4. Having read the record of the application together with the oral submissions and authorities cited, the the issues for determination are those as expressed in the application at prayer 2 but narrowed down to 2 issues as follows:
(i) Should Ms Directline Insurance Company Ltd be joined to these proceedings?
(ii) Should the insurer be compelled to pay the entire decretal sum or has it discharged its statutory obligation by payment of the capped sum?
Joinder
5. The court has the unfettered discretion and jurisdiction to order the joinder of a party at any time of proceedings in order that all issues in controversy between the parties are determined by a single decision. However the joinder can only be ordered where the relief to be sought against the proposed party and the person initially in the suit arise from the same act, transaction or a series of acts or transactions and where if a separate suit were brought against such several persons a common question of law or fact would arise[1].
6. The suit filed against the current defendant was a case founded upon the tort of negligence. That cause of action cannot be alleged or maintained against the person sought to be joined now. From the affidavit and grounds of the application, the proposed party is demonstrated to be connected to the suit on the basis that it was the insurer of the defendant. As between the current defendant and the proposed party, the relationship disclosed is contractual. Any cause of action between them can only be grounded on statutory duty under Section 10 of Cap 405. There is essentially and in truth no common question of Law or fact to be determined in favour of the plaintiff between the defendant and the proposed party.
7. However an order to join a party to the proceedings is intended first and foremost to assist the court to determine all the issues in controversy between the parties. That opportunity for the court to determine all issues in controversy only exist in a pending proceedings but not post judgment as in this case.
8. For all practical purposes any joinder of a party after judgment merely for it to settle a decree cannot pass the test of a fair hearing because the party so joined will not have had the benefit of saying a word before it is bound to meet the decree. That is the basis upon which order 1 Rules 3, 8 and 10 have been interpreted by the superior court in this country to the effect that an order for joinder can only be made before judgment and not after.

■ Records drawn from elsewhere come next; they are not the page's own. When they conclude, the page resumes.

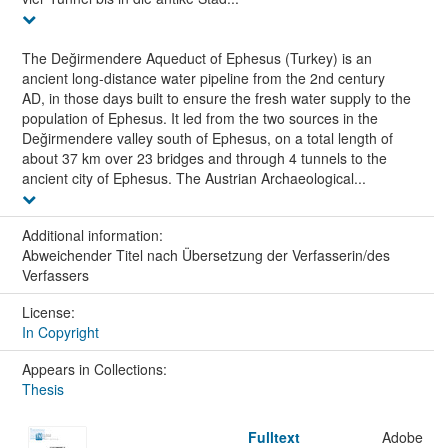
The Değirmendere Aqueduct of Ephesus (Turkey) is an
ancient long-distance water pipeline from the 2nd century
AD, in those days built to ensure the fresh water supply to the
population of Ephesus. It led from the two sources in the
Değirmendere valley south of Ephesus, on a total length of
about 37 km over 23 bridges and through 4 tunnels to the
ancient city of Ephesus. The Austrian Archaeological...
Additional information:
Abweichender Titel nach Übersetzung der Verfasserin/des
Verfassers
License:
In Copyright
Appears in Collections:
Thesis
Fulltext
Adobe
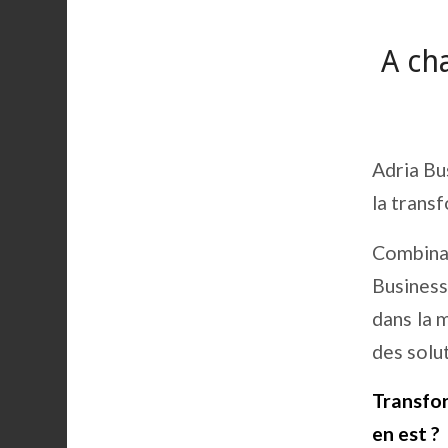
A ch
Adria Bu
la transf
Combinan
Business
dans la m
des solu
Transfo
en est ?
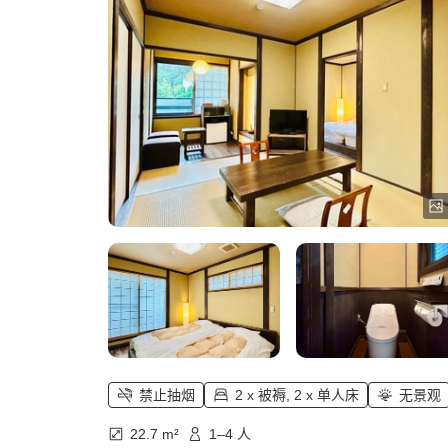
禁止抽烟
2 x 被褥, 2 x 单人床
无景观
22.7 m²
1–4 人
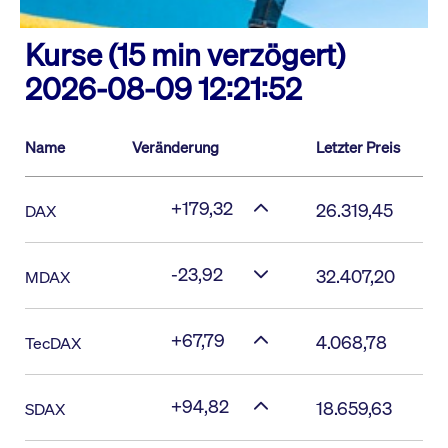
Kurse (15 min verzögert)
2026-08-09 12:21:52
Name
Veränderung
Letzter Preis
+179,32
26.319,45
DAX
-23,92
32.407,20
MDAX
+67,79
4.068,78
TecDAX
+94,82
18.659,63
SDAX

9. In JMK VS. MWN & MFS [ 2015] eKLR Court of Appeal said :-
“We would however agree with the respondent that Order 1 Rule (10)(2) contemplates an application for amendment or joinder of parties where proceedings are still pending before the Court. Sarkar’s Code, (supra) quoting as authority, decisions of Indian Courts on the provision, expresses the view that an application for joinder of parties can be filed only in pending proceedings. In the same vein, the Court of Appeal of Tanzania, while considering the equivalent of Order 1 Rule 10(2) of our Civil Procedure Rules, in TANG GAS DISTRIBUTORS LTD V. SAID & OTHERS[2014] EA 448,stated that the power of the court to add a party to proceedings can be exercised at any stage of the proceedings; that a party can be joined even without applying; that the joinder may be done either before, or during the trial; that it can be done even after judgment where damages are yet to be assessed; that it is only when a suit or proceeding has been finally disposed of and there is nothing more to be done that the rule becomes inapplicable; and that a party can even be added at the appellate stage.

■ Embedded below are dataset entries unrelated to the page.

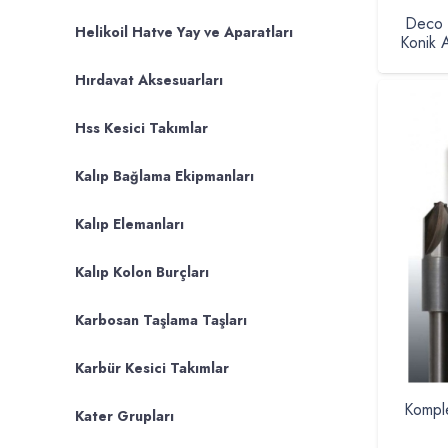
Deco T
Helikoil Hatve Yay ve Aparatları
Konik 
Hırdavat Aksesuarları
Hss Kesici Takımlar
Kalıp Bağlama Ekipmanları
Kalıp Elemanları
Kalıp Kolon Burçları
Karbosan Taşlama Taşları
Karbür Kesici Takımlar
Komple
Kater Grupları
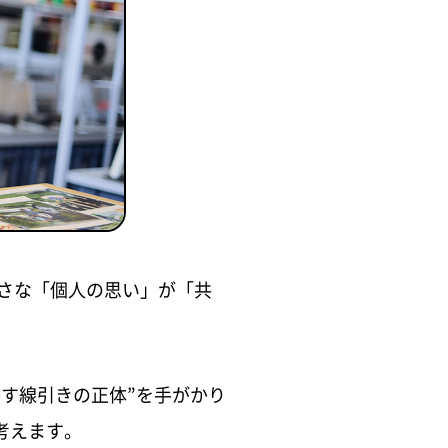
さな「個人の思い」が「共
す線引きの正体”を手がかり
考えます。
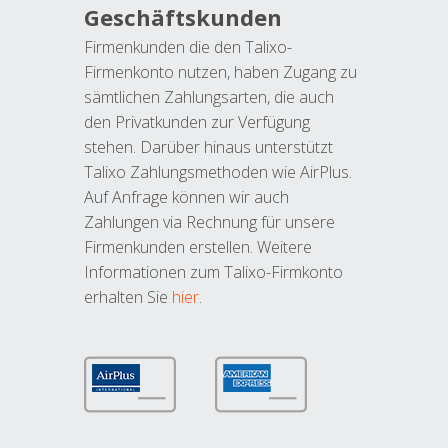
Geschäftskunden
Firmenkunden die den Talixo-
Firmenkonto nutzen, haben Zugang zu
sämtlichen Zahlungsarten, die auch
den Privatkunden zur Verfügung
stehen. Darüber hinaus unterstützt
Talixo Zahlungsmethoden wie AirPlus.
Auf Anfrage können wir auch
Zahlungen via Rechnung für unsere
Firmenkunden erstellen. Weitere
Informationen zum Talixo-Firmkonto
erhalten Sie
hier
.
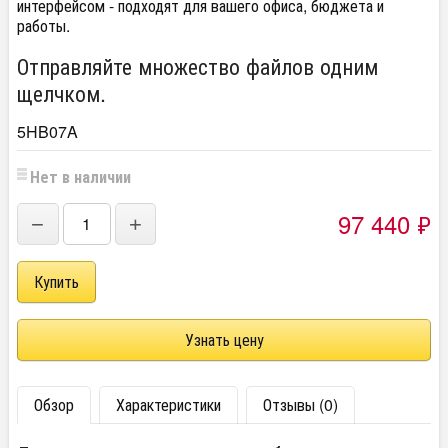
интерфейсом - подходят для вашего офиса, бюджета и
работы.
Отправляйте множество файлов одним
щелчком.
5HB07A
Нет в наличии
97 440
₽
−
+
Узнать цену
Обзор
Характеристики
Отзывы (0)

It is not in dispute at all that when the appellant applied to be made a party to the proceedings on 10th June 2014, there were no pending proceedings before the Industrial Court to which he could have been made a party, the judgment having been delivered on 30th May 2014”.
10. There having been a final judgment in this suit, it would be against the principles of natural justice and the Constitutional dictates to a fair hearing to order the joinder of Ms Directline Insurance Company Ltd in this suit and at this stage. It would however be different had it been shown that the cause of action the plaintiff seeks to pursue against the current defendant and the proposed party were the same or common and that the plaintiff sought to set aside the entire judgment for the matter to start de novo.
11. The other reason I think the application cannot be granted is the fact that there was no evidence to verify that the proposed party was ever served with application. I do find that there is no jurisdiction on the court to grant the application for joinder on the facts disclosed.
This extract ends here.